Electronic – VCC trace routing on a two-layer board with TQFP chip

Think of the high frequency currents that are running accross the ground plane.

At low frequencies, the current follows the path of least resistance (literally). A island in the ground plane isn't much of a issue in terms of resistance. There is still plenty of copper on either side of the island so that the current can flow around it with little voltage drop.

However, things look different at high frequencies. The high frequency return currents in the ground plane tend to follow the same path as the forward currents on the other layers. This is a useful property since it minimizes the total current loop area, and thereby it radiates less and the loop is also less susceptible to incoming radiation. Islands in the ground plane force currents to go around them, which may significantly increase the loop area of high frequency currents. Looking at this another way, you can think of the conductors on the top layer as forming a transmission line with the ground plane. Island break this transmission line, which increases the impedance, which increases the voltage drop accross the ground plane.

Another effect is something known as a "slot antenna". This is the inverse of a dipole, but behaves just like a dipole for radiating and receiving. If you have high frequency current running down the length of a conductive sheet and then cut a slot in that sheet perpendicular to the current flow, you have a slot antenna. This is one reason that air flow holes in metal chassis are usually a bunch of holes, not slots or single large openings.

On a two layer board, you usually have to route some of the signals onto the bottom layer. But, you want to leave the bottom layer a ground plane to the extent possible. From the analysis above, you can see that more small islands is better than few large ones. The metric you want to strive for is to minimize the maximum dimension of any island.

I use Eagle and its auto router often for such things. In the first few routing passes I set the costs just to find a routing solution. In later passes I assume a solution has been found and now it needs to be optimized for least damage to the ground plane. To get that, I set the ground plane layer cost high and the via cost lower. That results in more short "jumpers" in the ground plane layer instead of long traces. Unfortunately Eagle still tends to clump these jumpers together, even with the hugging parameter set to 0. After the final auto route, I manually clean up the ground plane a bit. This is usually not changing the topology, but mostly separating individual jumpers from each other so that there is copper flowing between them.

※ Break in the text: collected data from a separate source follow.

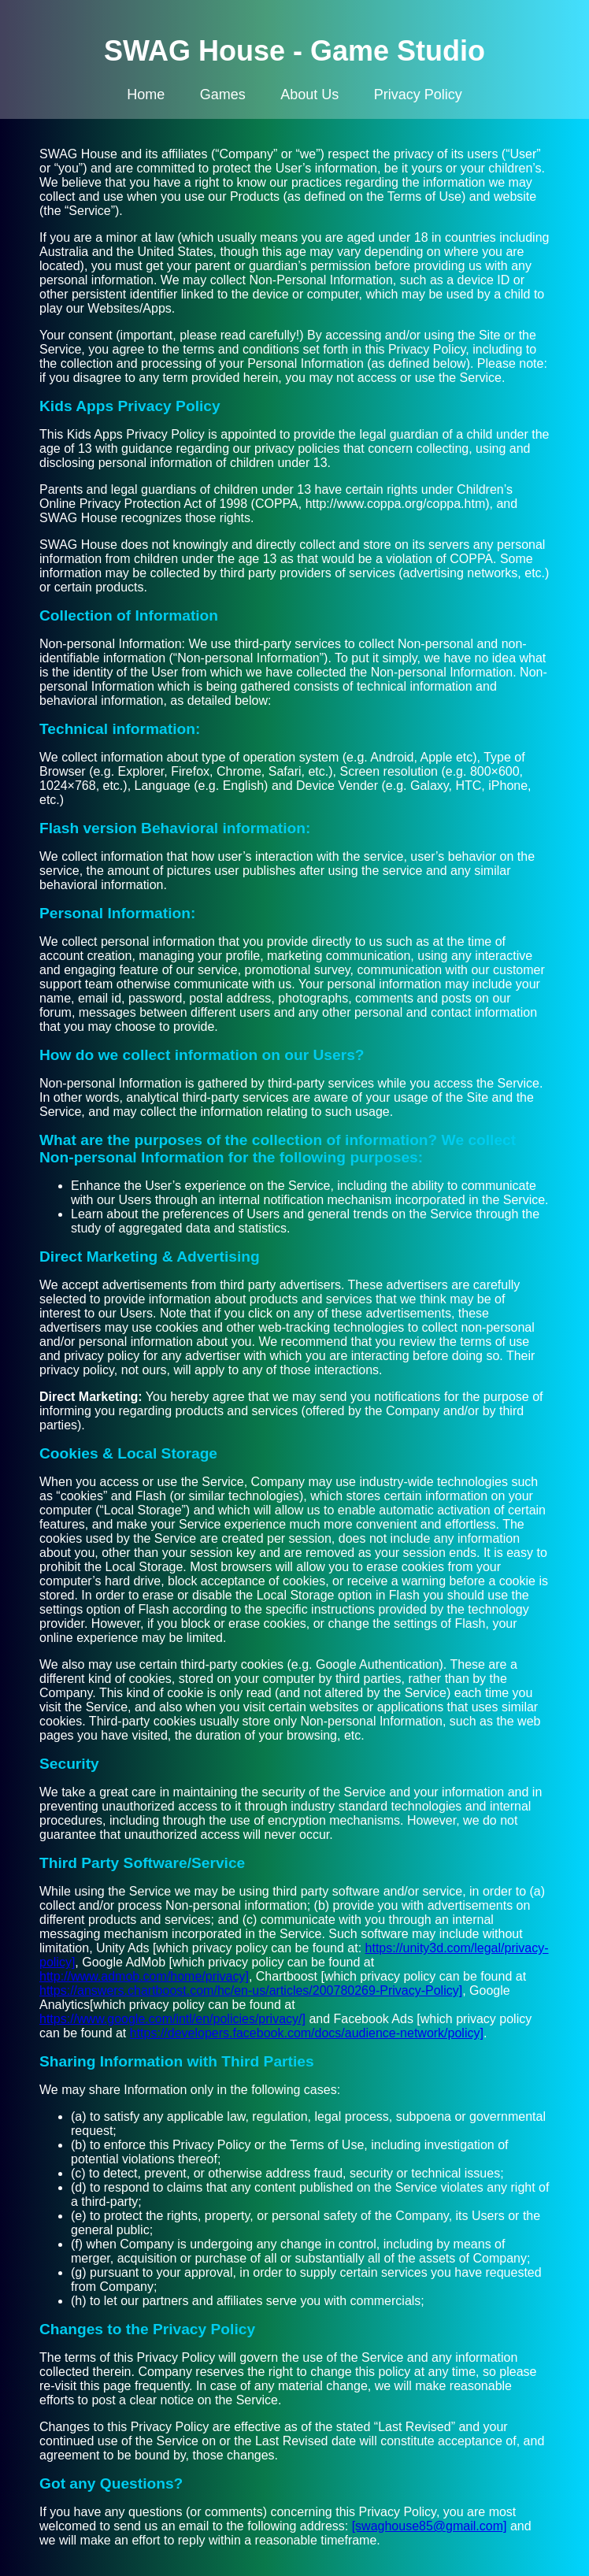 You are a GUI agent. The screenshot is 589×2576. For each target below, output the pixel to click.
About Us (309, 94)
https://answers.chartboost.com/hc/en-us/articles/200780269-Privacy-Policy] (250, 1990)
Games (223, 94)
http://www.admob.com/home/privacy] (144, 1976)
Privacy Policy (418, 94)
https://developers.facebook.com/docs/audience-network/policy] (306, 2033)
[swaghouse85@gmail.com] (429, 2526)
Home (146, 94)
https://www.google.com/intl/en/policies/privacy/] (172, 2019)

Here is the bottom layer drawing of such a board:

This shows the bottom layer of our USBProg PIC Programmer. A circuit of that complexity can't be routed on a single layer, but note how there are lots of individual small islands instead of long traces or large clumps of jumpers in the bottom layer. For the most part, the high frequency return currents can still flow without too much deviation from their ideal paths.

The way to handle the analog part is not to split the ground plane (this increases its impedance, which you want to avoid) but to isolate the components and sensitive signal traces so that the analog signals (and their return currents in the ground plane) do not cross other signal paths.

That said, if you're worried about signal integrity or noise (IMHO, that's "yes" for test equipment like an ohmmeter--nothing worse than an instrument that lies to you), go with a 4-layer board. It'll be both easier to route and have better signal quality (Note that with 2-layer, the ground return path is via traces, so if you make the return current go all over the place, your ground will bounce, and there will be no way to repair it.) The most expensive board is the one that doesn't work.